Un bonheur insoutenable me faisait de l'oeil depuis son arrivée dans ma pile de livres à lire à Noël.
En un peu plus de 300 pages, Levin nous transporte dans un futur bien (trop) ordonné dans lequel chacun vit en (trop) bonne intelligence et où ne règne que fierté pour la Famille mondiale et volonté de la protéger.
Mais naturellement, l'Homme n'est pas devenu tout doux tour gentil en quelques siècles. Travailler, regarder la télévision et s'envoyer en l'air une fois par semaine, si cela peut paraître normal à certains, n'est pas devenu une routine et un devoir par hasard.
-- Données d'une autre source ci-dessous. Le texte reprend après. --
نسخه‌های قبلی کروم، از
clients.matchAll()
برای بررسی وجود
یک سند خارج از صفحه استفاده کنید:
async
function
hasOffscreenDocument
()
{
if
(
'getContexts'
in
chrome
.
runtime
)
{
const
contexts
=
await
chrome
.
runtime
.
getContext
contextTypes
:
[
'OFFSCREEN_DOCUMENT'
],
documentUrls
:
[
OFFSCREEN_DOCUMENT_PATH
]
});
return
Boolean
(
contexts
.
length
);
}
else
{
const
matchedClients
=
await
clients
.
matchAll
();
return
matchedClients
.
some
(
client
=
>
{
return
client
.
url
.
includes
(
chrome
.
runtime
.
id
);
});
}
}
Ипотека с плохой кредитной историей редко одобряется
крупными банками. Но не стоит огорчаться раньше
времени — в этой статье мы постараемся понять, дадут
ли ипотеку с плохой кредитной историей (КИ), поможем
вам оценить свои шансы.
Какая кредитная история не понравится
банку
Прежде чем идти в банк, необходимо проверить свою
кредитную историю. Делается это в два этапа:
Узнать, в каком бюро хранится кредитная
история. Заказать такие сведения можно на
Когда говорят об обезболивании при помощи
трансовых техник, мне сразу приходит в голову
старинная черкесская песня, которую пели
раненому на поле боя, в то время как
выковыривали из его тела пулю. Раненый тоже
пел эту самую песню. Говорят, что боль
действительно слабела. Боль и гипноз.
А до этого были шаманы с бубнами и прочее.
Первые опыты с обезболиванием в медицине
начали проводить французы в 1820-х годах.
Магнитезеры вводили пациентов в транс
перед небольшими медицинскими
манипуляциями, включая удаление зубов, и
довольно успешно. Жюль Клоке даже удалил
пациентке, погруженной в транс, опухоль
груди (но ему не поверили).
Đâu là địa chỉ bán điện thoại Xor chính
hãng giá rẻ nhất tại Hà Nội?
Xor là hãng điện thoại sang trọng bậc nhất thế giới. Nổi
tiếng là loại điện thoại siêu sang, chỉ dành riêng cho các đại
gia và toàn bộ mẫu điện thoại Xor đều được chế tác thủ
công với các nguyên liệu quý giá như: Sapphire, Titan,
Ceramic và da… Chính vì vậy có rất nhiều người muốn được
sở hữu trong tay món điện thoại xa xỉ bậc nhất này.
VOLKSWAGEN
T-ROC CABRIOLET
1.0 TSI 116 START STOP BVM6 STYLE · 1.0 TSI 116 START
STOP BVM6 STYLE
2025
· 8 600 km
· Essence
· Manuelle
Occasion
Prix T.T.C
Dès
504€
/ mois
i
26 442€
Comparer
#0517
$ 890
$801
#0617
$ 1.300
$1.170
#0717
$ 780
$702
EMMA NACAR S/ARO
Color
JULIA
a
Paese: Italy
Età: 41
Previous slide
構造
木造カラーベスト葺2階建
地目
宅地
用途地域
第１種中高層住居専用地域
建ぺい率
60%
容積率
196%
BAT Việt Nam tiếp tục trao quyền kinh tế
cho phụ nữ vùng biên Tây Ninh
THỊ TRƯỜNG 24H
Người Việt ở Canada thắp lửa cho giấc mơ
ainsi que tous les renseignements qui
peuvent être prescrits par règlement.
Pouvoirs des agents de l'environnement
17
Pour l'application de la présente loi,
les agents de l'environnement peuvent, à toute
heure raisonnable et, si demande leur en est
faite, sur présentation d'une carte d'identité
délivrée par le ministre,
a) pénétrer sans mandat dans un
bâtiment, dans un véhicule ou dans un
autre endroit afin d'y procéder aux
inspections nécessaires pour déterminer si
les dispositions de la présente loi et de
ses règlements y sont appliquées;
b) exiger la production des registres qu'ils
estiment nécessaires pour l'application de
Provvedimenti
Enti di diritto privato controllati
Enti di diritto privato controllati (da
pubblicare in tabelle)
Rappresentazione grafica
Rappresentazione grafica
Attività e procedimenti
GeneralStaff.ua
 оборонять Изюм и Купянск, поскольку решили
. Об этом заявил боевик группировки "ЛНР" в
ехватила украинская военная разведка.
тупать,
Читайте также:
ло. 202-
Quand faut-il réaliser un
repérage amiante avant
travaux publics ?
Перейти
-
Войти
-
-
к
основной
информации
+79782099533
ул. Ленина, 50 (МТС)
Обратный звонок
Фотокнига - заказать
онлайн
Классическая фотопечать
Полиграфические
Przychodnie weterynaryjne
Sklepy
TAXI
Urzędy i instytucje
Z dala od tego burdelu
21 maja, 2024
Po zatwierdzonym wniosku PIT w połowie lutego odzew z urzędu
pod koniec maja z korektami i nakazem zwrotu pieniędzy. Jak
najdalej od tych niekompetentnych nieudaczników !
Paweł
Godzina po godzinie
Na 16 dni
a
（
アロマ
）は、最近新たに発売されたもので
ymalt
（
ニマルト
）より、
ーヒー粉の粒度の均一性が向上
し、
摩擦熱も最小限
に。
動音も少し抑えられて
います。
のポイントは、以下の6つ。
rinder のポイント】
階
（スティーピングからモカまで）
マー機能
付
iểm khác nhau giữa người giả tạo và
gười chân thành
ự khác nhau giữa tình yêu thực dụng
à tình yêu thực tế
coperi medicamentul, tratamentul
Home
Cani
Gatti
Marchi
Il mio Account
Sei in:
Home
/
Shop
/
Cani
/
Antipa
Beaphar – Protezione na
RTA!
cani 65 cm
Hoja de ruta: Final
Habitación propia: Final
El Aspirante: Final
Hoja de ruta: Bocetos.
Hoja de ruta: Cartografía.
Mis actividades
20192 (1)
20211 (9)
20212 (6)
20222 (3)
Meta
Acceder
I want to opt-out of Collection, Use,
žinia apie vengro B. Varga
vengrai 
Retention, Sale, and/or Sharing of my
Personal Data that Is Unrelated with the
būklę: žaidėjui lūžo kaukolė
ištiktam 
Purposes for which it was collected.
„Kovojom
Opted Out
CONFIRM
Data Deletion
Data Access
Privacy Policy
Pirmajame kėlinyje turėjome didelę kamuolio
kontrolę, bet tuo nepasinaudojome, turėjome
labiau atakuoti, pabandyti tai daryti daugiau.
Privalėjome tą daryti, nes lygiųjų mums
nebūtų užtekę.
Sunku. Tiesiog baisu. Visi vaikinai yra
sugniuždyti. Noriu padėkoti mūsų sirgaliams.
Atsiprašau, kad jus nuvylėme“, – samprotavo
Aidés (surveillés et dirigé/) par Uni ord, la population mondiale est maintenue en bonne santé (droguée), de bonne humeur (re-droguée) et connait à présent le règne de la paix (foutaise) et de l'égalité (re-foutaise) tant espérée par des générations et des générations.


Mais malgré la drogue, malgré la pression sociale, malgré les bonnes âmes charitables voulant "aider" ces malades qui osent penser, les-dits malades sont prêt à bien des choses pour redevenir humains.


Le roman pose dans ce cadre de nombreuses questions intéressantes. L'une d'elle est de savoir ce qui est préférable : une paix des corps et de l'esprit médicamenteuse, ou subir les affres de nos émotions, des conséquences de nos choix, de nos tempérament ?
De plus, à partir de quel moment peut on s'estimer heureux de notre condition et cesser de lutter ? Lorsque l'on a retrouvé ses esprits ? Lorsque l'on peut en profiter pour se griller quelques clopes en bouquinant sans être vu ?
Lorsque l'on devient libre de faire ce que l'on veut au prix de notre égalité et d'un labeur qui ne laye guère ? Ou lorsque l'on détient pouvoir et tranquillité ?
Enfin, en opposant différence et perfection, l'oeuvre de Levin nous pousse à réflechir sur le degré de ressemblance qu'il faut pour se comprendre et vivre en bonne harmonie, et le degré de différence nécessaire pour que nous ne soyons pas de simples rouages inter-changeables.


Tout au long de la vie de Li RM35M4419 dit Copeau pour les "malades", nous explorons les différentes possibilités qui s'offrent à lui, partageant sa quiétude, ses craintes, ses excitations et ses espérances.
Tout au long du livre nous nous demandons ce que nous ferions. Ce que nous aimerions et serions capable de faire. Nous tremblons avec lui, nous réjouissons avec lui et évoluons à mesure que ses combats se poursuivent.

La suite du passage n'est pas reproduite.